La plus tendre mère ne pourrait avoir pour un enfant une sollicitude plus empressée que celle dont Guérassime entourait son chien. L’animal fut d’abord frêle et débile et point beau; mais peu à peu il se forma, et au bout de quelques mois, grâce aux soins minutieux et constans de son sauveur, il subit une véritable transformation et laissa voir une très jolie chienne, avec de longues et soyeuses oreilles, une queue touffue légèrement relevée en trompe, et de grands yeux expressifs. La petite bête s’était attachée à Guérassime de toute la force de la reconnaissance, ne le quittant jamais, marchant partout sur ses pas en balançant sa queue épaisse. Il s’agit cependant de lui donner un nom. Les muets savent qu’ils attirent l’attention par les sons inarticulés qui s’échappent de leur bouche : Guérassime la nomma Moumoû, dissyllabe assez semblable à ces étranges sons. Tous les gens de la maison aimaient cette bête et l’appelaient du diminutif amical Moumounia. Elle était très intelligente, faisait fête à tout le monde, mais n’aimait que Guérassime; aussi Guérassime l’aimait-il éperdument. — C’était toujours avec peine qu’il la voyait caressée par d’autres que lui. Était-ce de la crainte ou de la jalousie?... On ne sait. Moumoû le réveillait chaque matin en le tirant par le bout de sa tunique, lui amenait ensuite, en tenant le licou aux dents, le vieux cheval avec lequel elle vivait dans la meilleure intelligence, suivait son maître à la rivière, gardait ses balais et ses pelles, et ne permettait à personne d’approcher de sa mansarde. Le dvornik avait pratiqué pour Moumoû une ouverture dans la porte de ce réduit; en la franchissant, Moumoû semblait comprendre qu’elle seule était maîtresse dans la chambre de Guérassime, et elle sautait aussitôt sur le lit d’un air de satisfaction. D’ailleurs la charmante bête ne pénétrait jamais dans l’intérieur de la maison seigneuriale, et lorsque Guérassime portait du bois dans les appartemens, il la laissait dehors. Moumoû attendait alors son retour l’œil et l’oreille au guet, tournant la tête au moindre bruit, inquiète et impatiente.

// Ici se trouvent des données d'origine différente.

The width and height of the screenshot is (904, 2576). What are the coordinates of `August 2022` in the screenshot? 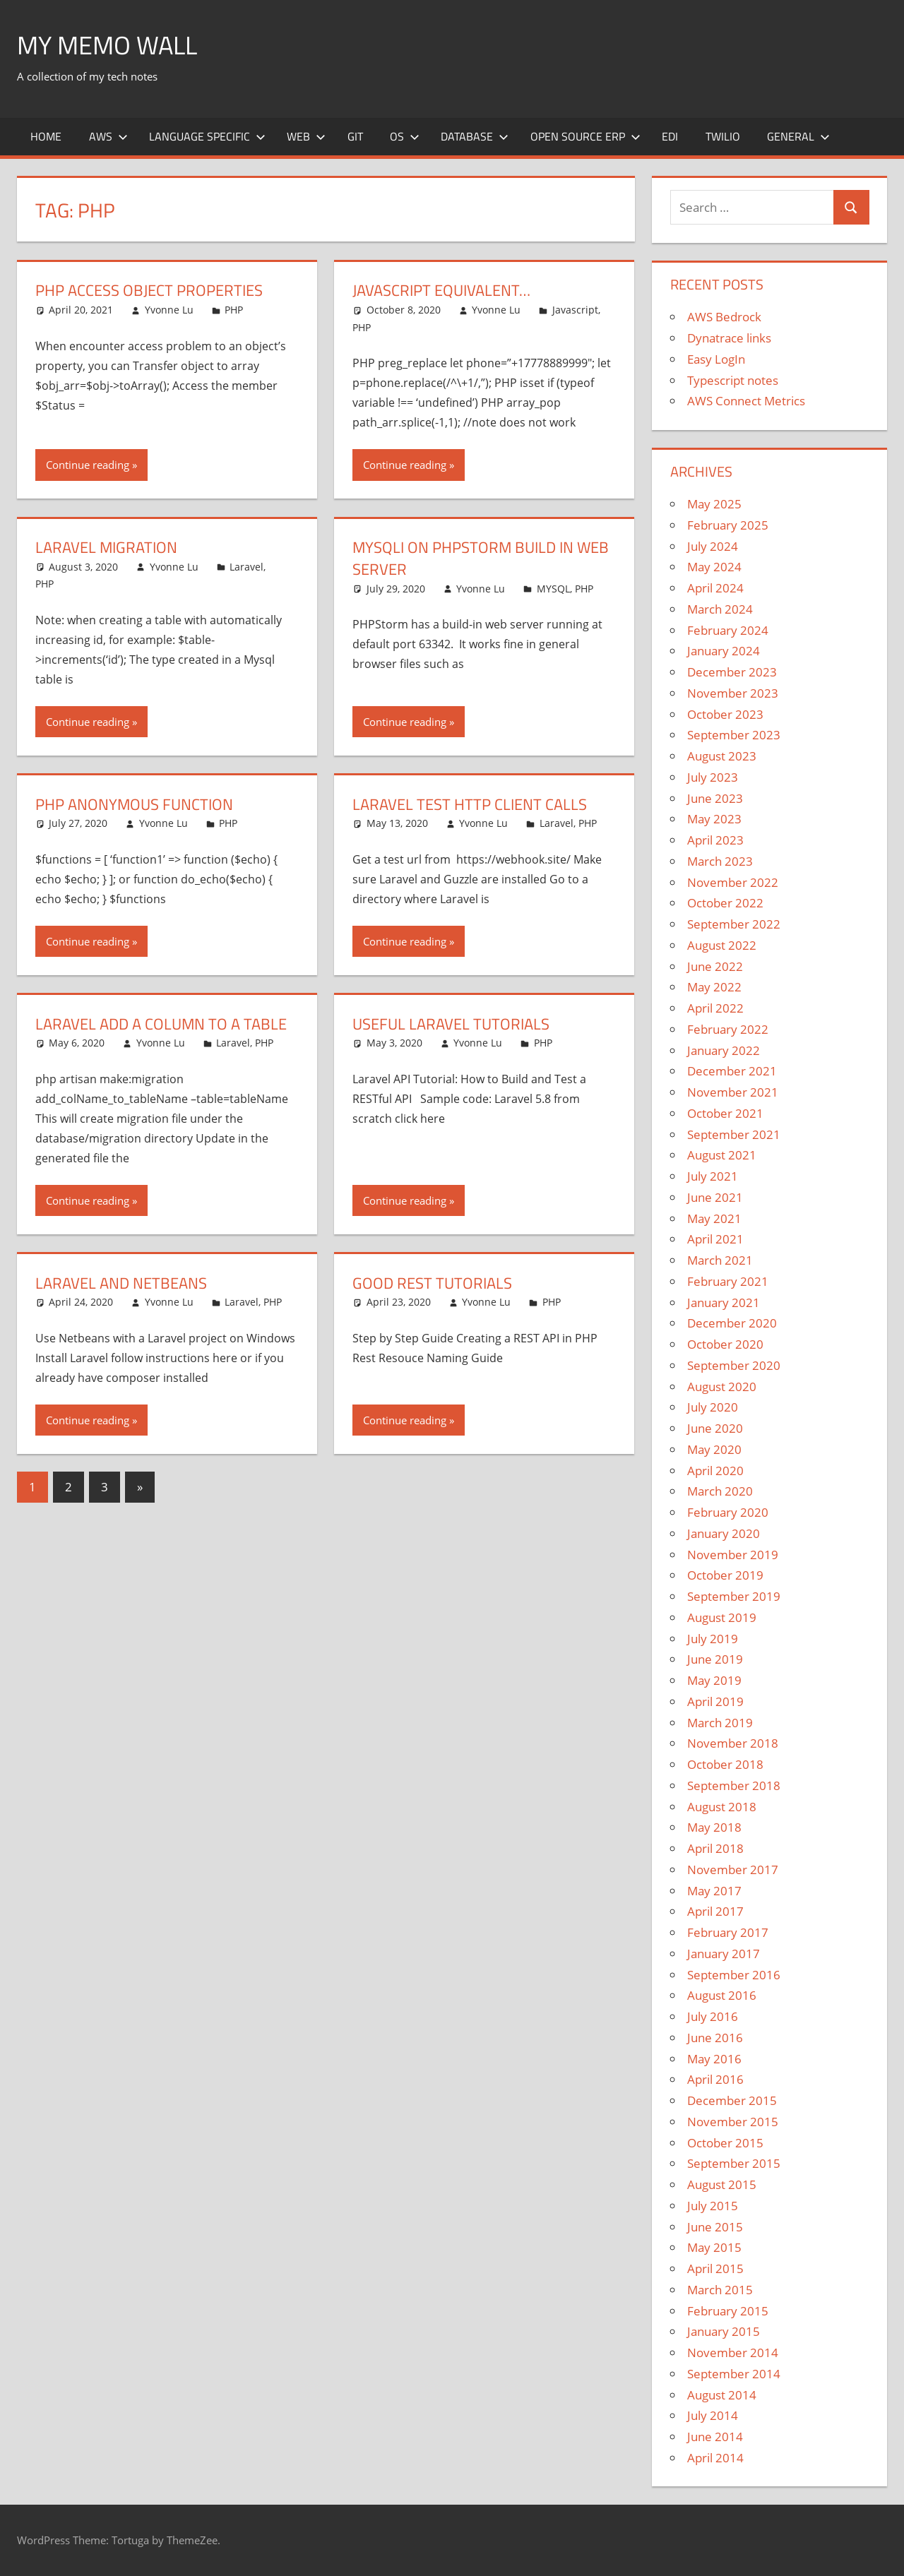 It's located at (721, 945).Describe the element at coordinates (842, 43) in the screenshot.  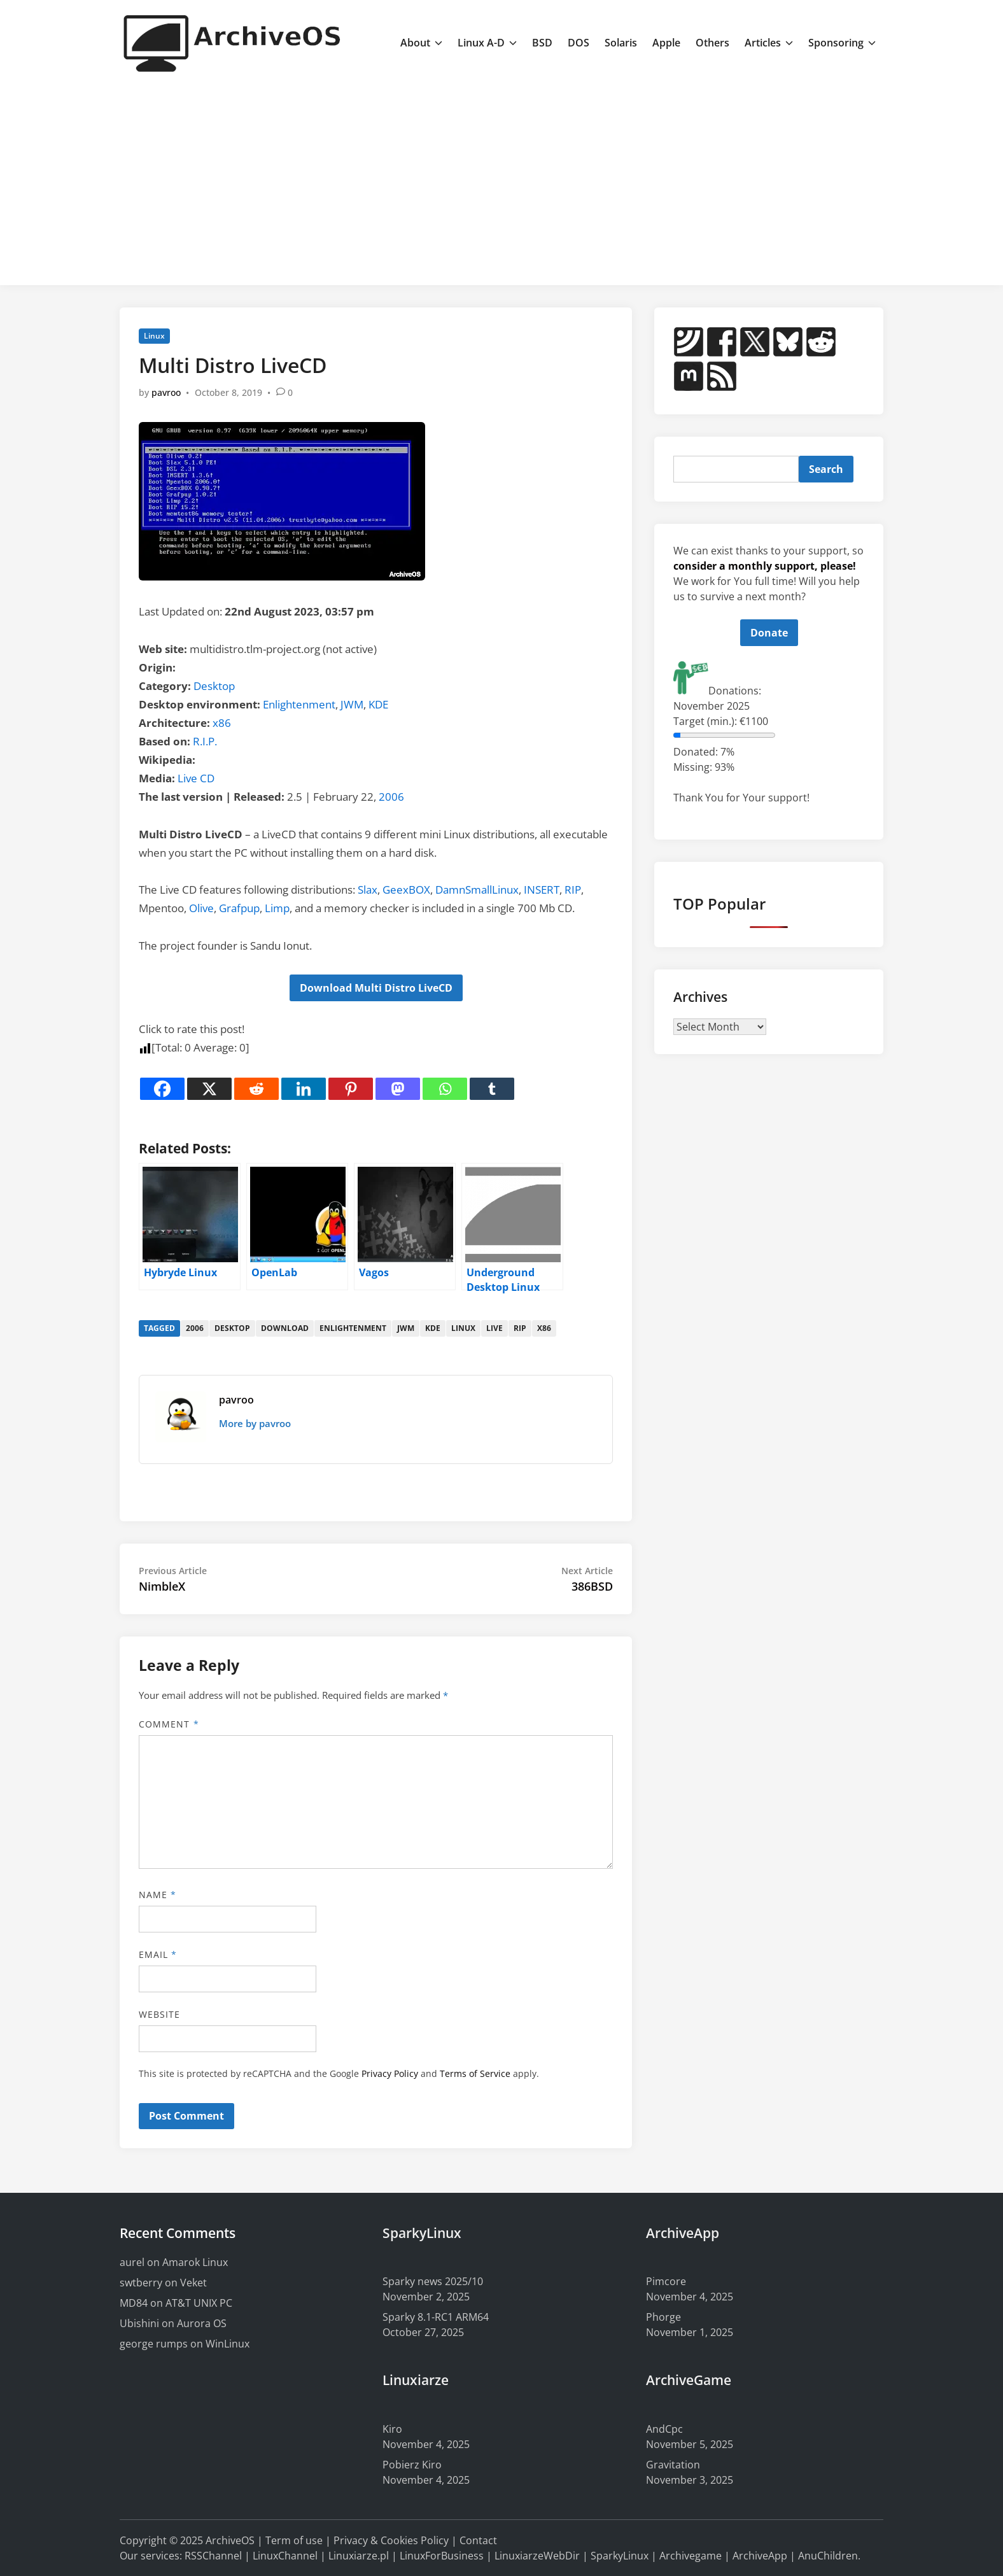
I see `Sponsoring` at that location.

Ainsi se passa une seconde année. Guérassime continuait à exercer ses fonctions de dvornik, satisfait de son sort, lorsque survint un accident imprévu.

C’était par une belle journée d’été. La maîtresse de la maison se promenait dans son appartement avec ses commensales, — ses dames de compagnie. — Elle était de bonne humeur, riait et plaisantait.